Kim also expressed that although in a virtual classroom people are in their own house and are free to do almost anything they want in-between classes, the Zoom classroom is — in some ways — more rigid than the in-person classroom. Distanced by a shut-off camera and a microphone icon with a permanent slash through it, what is conspicuously missing to many students from this new learning environment are the little tidbits of conversation that they once considered integral to the in-person classroom experience. Most students know about arriving a few minutes early to their next class to buy themselves some precious time to chat quickly with friends before the start of the lesson, and of course, about the lighthearted words exchanged in the hallways during passing time.
Kim said that the Zoom classroom does not allow these little conversational gestures to really flourish — at the end of a lesson, students sign off, and that’s that.
And do freshmen even feel connected to the Troy High community to begin with?
“Can I be honest? No,” Kim said.
She expressed that while she does feel a degree of connection with the teachers, the students are another matter — with her classmates often having their cameras off, going to class amidst a sea of empty black squares contributed deeply to a feeling of disconnection.
“It really depends,” Giuffrida said. “Like, my bio teacher, she always checks in, makes sure our mental health is okay, and I feel connected to her because I feel comfortable talking to her.”

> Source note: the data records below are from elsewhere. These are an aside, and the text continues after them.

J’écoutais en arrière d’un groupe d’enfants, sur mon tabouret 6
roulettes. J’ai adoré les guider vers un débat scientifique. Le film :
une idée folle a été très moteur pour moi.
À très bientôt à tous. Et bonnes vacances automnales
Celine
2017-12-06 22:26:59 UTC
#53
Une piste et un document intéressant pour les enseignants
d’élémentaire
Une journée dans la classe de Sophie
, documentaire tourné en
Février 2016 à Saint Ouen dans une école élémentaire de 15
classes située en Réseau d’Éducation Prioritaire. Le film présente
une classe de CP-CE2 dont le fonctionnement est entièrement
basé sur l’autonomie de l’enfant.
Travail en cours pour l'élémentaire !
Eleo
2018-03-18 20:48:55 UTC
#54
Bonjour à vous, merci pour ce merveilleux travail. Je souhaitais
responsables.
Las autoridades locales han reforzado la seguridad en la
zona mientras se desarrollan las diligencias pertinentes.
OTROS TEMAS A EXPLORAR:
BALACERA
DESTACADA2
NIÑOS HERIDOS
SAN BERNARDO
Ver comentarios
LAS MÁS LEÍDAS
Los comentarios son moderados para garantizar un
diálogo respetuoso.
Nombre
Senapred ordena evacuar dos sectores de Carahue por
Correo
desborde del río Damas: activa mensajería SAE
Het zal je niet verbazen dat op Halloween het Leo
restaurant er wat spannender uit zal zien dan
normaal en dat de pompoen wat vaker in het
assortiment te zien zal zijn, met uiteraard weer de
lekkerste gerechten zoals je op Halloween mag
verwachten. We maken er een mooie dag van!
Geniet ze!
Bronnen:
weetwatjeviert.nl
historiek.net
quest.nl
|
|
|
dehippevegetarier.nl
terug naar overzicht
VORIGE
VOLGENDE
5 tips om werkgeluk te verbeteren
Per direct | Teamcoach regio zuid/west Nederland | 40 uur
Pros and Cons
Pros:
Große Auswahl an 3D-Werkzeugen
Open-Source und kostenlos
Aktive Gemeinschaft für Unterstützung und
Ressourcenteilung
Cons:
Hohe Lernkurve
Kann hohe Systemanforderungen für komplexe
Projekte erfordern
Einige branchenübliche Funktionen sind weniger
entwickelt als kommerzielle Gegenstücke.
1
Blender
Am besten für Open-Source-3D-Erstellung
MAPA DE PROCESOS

Giuffrida stated that during her volleyball practices on the field, she felt connected to the coaches, who she said did everything they could to try and make sure that people were able to get their needed amount of practice in. It eased her disappointment with this year’s volleyball season, as the practices still allowed her to play and meet with other students.
Many students moving on from middle school view high school with a kind of inspired fear — to many of them, it’s the intimidating and fantastical new chapter unfolding in their lives. For a myriad of freshmen this year, it can be certain that this virtual environment has made almost everything all new: from the way they reach out to their teachers and classmates, to the environments that they take their assessments in, to the new kinds of distractions which hinder attention in class. For many, high school is a new body of lines in a poem, a new stanza which breaks off from all else. It waits for freshmen to write it together — this year, more than ever.